The aqueous solution containing a salt of an amphoteric metal ion may be added to a resin bed contained in a column, or to resin contained in a reactor, in which case preferably the contents are mixed. The aqueous solution can be combined with the resin in one large portion, or in separate portions, with excess liquid drained from the resin beads between portions. Preferably, in the draining steps in the present method, the excess liquid is drained substantially completely, but to facilitate production of resin, the reactor or column may be drained quickly, leaving as much as 30% of the excess liquid behind. In one embodiment of the invention, liquid is allowed to drain for at least 3 hours, alternatively at least 6 hours, alternatively at least 12 hours, alternatively at least 18 hours. In some embodiments of the invention, as much as six or more bed volumes of aqueous solution may be used, and the solution may be added in six or more portions. In one embodiment of the invention, two to three portions of an aqueous solution containing a salt of said amphoteric metal ion are combined with the resin beads, each portion followed by another draining step.

Preferably, the amount of aqueous solution combined with the resin is at least 0.5 bed volumes, alternatively at least 1 BV, alternatively at least 1.5 BV; preferably the amount of aqueous solution is no greater than 5 BV, alternatively no greater than 4 BV, alternatively no greater than 3 BV. Preferably, the concentration of the amphoteric metal ion in the aqueous solution is at least 9%, alternatively at least 10%, alternatively at least 11%; preferably the concentration is no greater than 30%, alternatively no greater than 25%, alternatively no greater than 20%, alternatively no greater than 15%.

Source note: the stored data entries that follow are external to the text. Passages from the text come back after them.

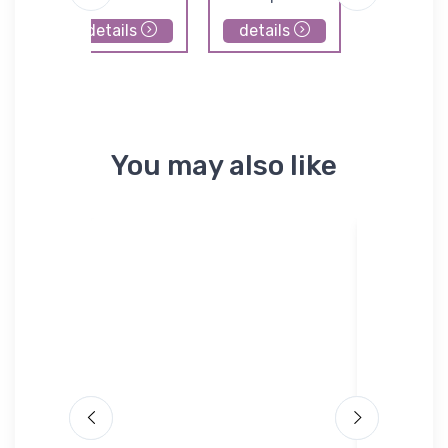
details
details
details
You may also like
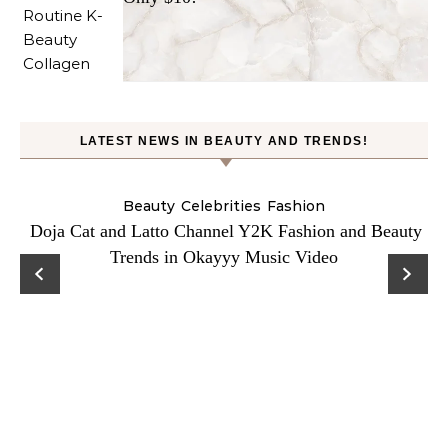
LATEST NEWS IN BEAUTY AND TRENDS!
Beauty
Celebrities
Fashion
Doja Cat and Latto Channel Y2K Fashion and Beauty
Trends in Okayyy Music Video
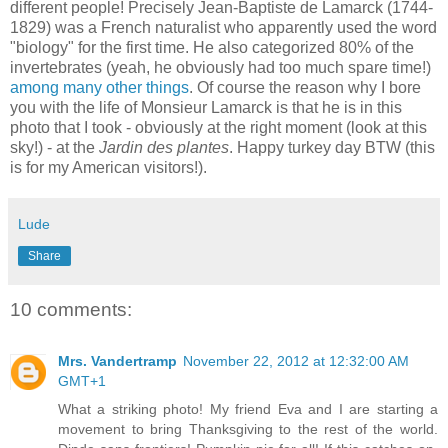
different people! Precisely Jean-Baptiste de Lamarck (1744-
1829) was a French naturalist who apparently used the word
"biology" for the first time. He also categorized 80% of the
invertebrates (yeah, he obviously had too much spare time!)
among many other things
. Of course the reason why I bore
you with the life of Monsieur Lamarck is that he is in this
photo that I took - obviously at the right moment (look at this
sky!) - at the
Jardin des plantes
. Happy turkey day BTW (this
is for my American visitors!).
Lude
Share
10 comments:
Mrs. Vandertramp
November 22, 2012 at 12:32:00 AM
GMT+1
What a striking photo! My friend Eva and I are starting a
movement to bring Thanksgiving to the rest of the world.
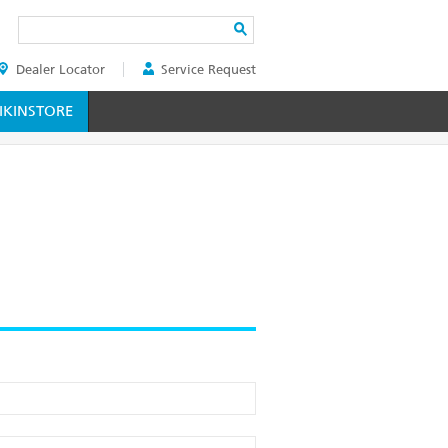
Search
Dealer Locator
Service Request
ER
KINSTORE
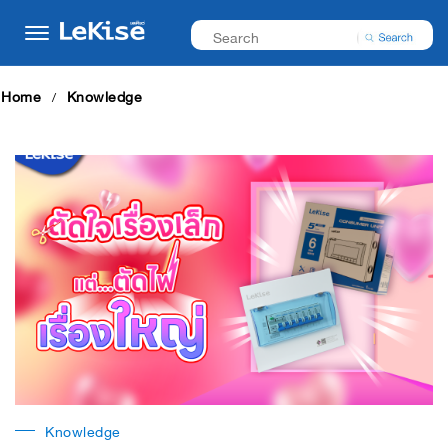
Home
Knowledge
Knowledge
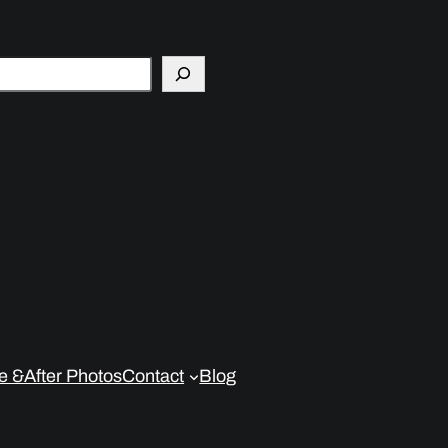
e &After Photos
Contact
Blog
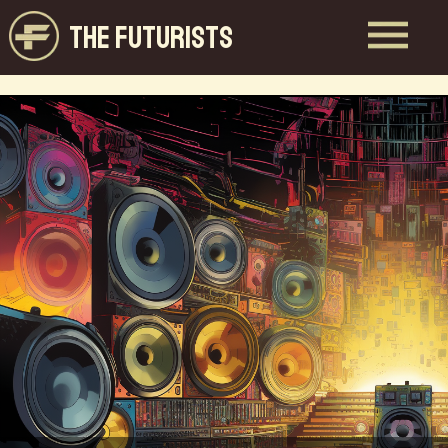
THE FUTURISTS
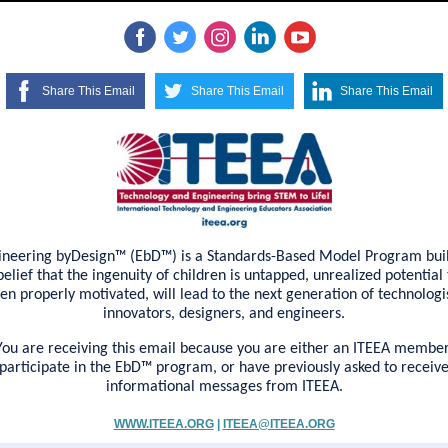
Share This Email
Share This Email
Share This Email
ineering byDesign™ (EbD™) is a Standards-Based Model Program buil
belief that the ingenuity of children is untapped, unrealized potential 
en properly motivated, will lead to the next generation of technologis
innovators, designers, and engineers.
You are receiving this email because you are either an ITEEA member
participate in the EbD™ program, or have previously asked to receiv
informational messages from ITEEA.
WWW.ITEEA.ORG
|
ITEEA@ITEEA.ORG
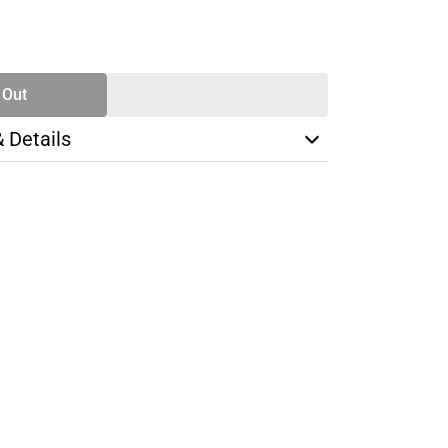
SE
TY
 Out
& Details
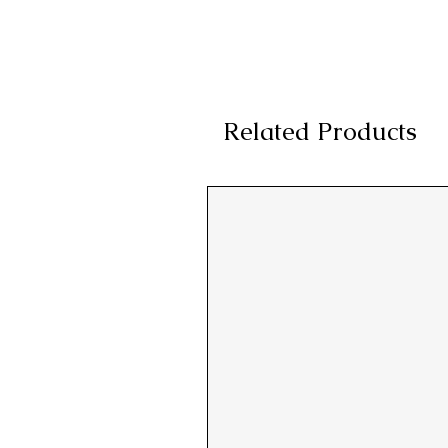
Related Products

In one embodiment, additional portions having a higher concentration of amphoteric metal ion are added and drained, up to six or more total portions. In one embodiment, one, two or three additional portions are added. Preferably, when a higher concentration of amphoteric metal ion is to be added, the concentration of the amphoteric metal ion in the aqueous solution is at least 10%, alternatively at least 12%; preferably the concentration is no greater than 30%, alternatively no greater than 20%, alternatively no greater than 16%.

In one embodiment, when portions of aqueous metal ion are added, the excess liquid is drained until at least 85% of the metal ion added in the previous portion of aqueous metal ion is recovered in the excess liquid drained from the beads, alternatively at least 90%, alternatively at least 95%.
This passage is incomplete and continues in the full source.